Foto di Francesco Fiumalbi
LA
CHIESA DI SAN GIUSTO
San
Giusto al Montalbano, o San Giusto al Pinone, o San Giustone, è un edificio
religioso di origine medievale situato nel Comune di Carmignano (PO),
all'intersezione fra la direttrice di crinale del Montalbano e le viabilità che
scendono a Vitolini, Castra e Carmignano.
Non
sono noti i termini della sua fondazione e spesso lo troviamo qualificato come
“abbazia”, che alcune tradizioni vorrebbero addirittura di origine francese ed
in particolare cistercense. Tuttavia non vi sono documenti che dimostrino tale
asserzione. Anzi si tratta evidentemente di una speculazione storiografica, dal
momento che per via documentaria non sembra possibile soddisfare le seguenti
domande: come è possibile che in un luogo tanto ameno sia stata costruita una
chiesa di tali proporzioni, un edificio di tale grandezza e dotato di un
transetto triabsidato di ampiezza monumentale? E che dire poi della cripta,
così suggestiva e così simile all'abbazia di San Baronto? Chi l'ha costruita?

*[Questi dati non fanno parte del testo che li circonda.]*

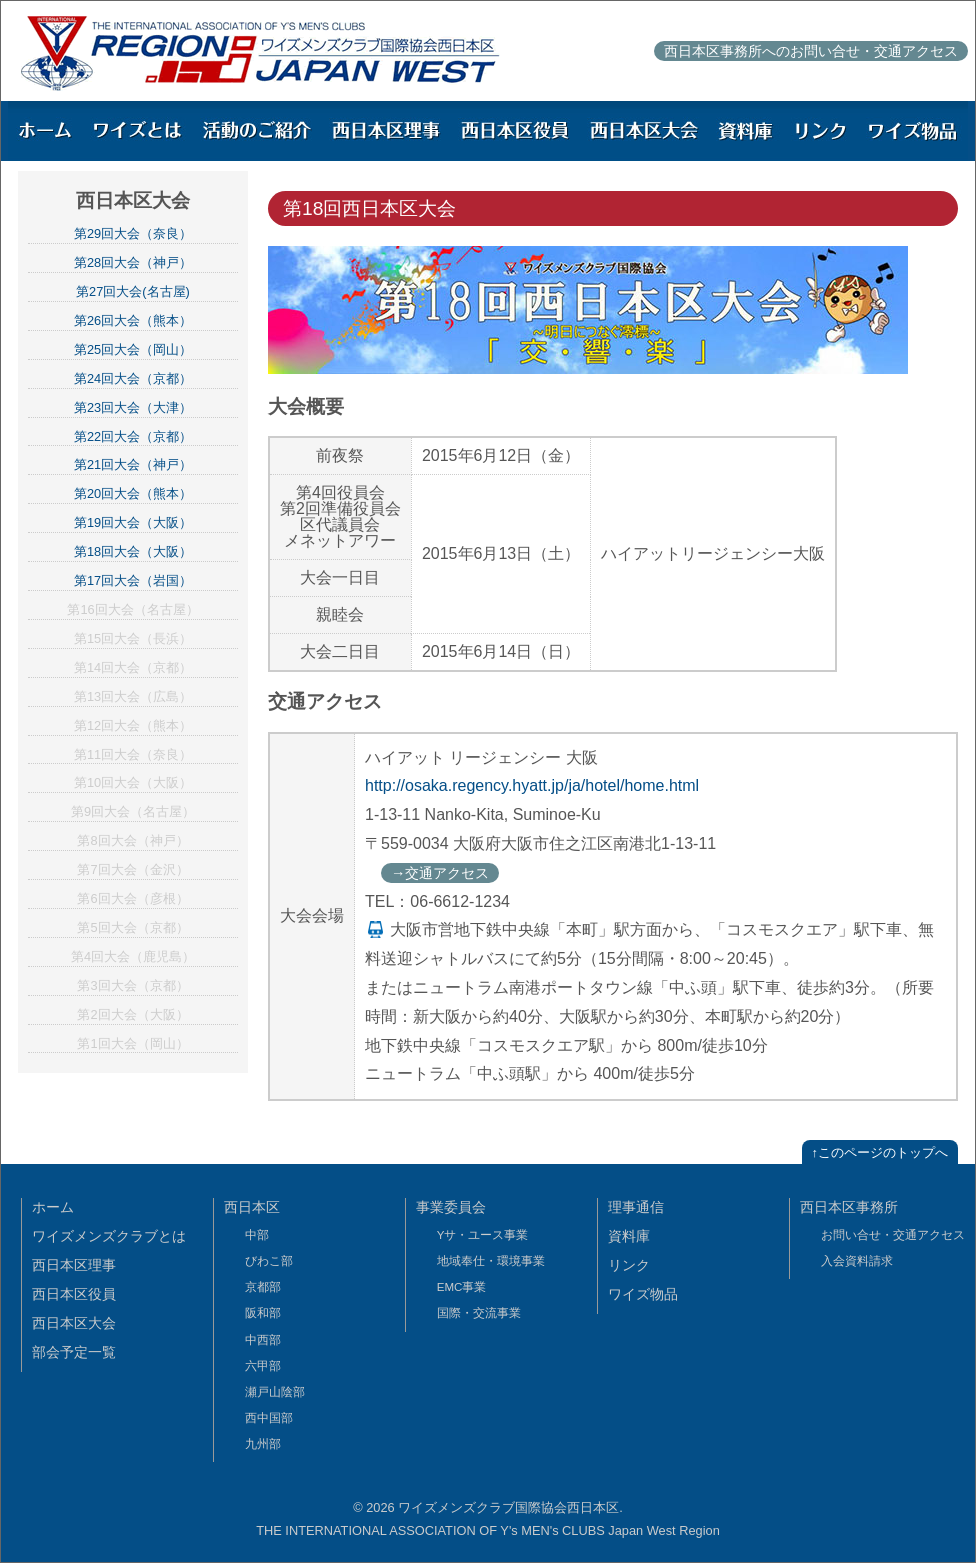 The height and width of the screenshot is (1563, 976). What do you see at coordinates (133, 291) in the screenshot?
I see `第27回大会(名古屋)` at bounding box center [133, 291].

Quando? Addirittura, negli anni ’50 e ’60 del ‘900 uno storico dell’architettura
del calibro di Mario Salmi, si chiedeva quali fossero le ragioni di ordine storico che potrebbero
spiegarci perché nel San Giusto sul Monte Albano sovrabbondino motivi propri
del romanico di oltralpe (01). A
tal proposito Salmi osservava che le sue
tre absidi ed il transetto, alti su di una cripta in parte modificata, si uniscono
ad un braccio longitudinale scandito da semipilastri e coperto da volte a
botte, secondo una struttura diffusa in chiese francesi (02). Cercheremo di rispondere più
avanti, ma possiamo anticipare che l’errore sta nel guardare un edificio come
un oggetto finito, immodificato e immodificabile dalla sua costruzione, e non
come il risultato di una plurisecolare stratificazione di interventi, che ne
hanno alterato in parte o in tutto i caratteri formali.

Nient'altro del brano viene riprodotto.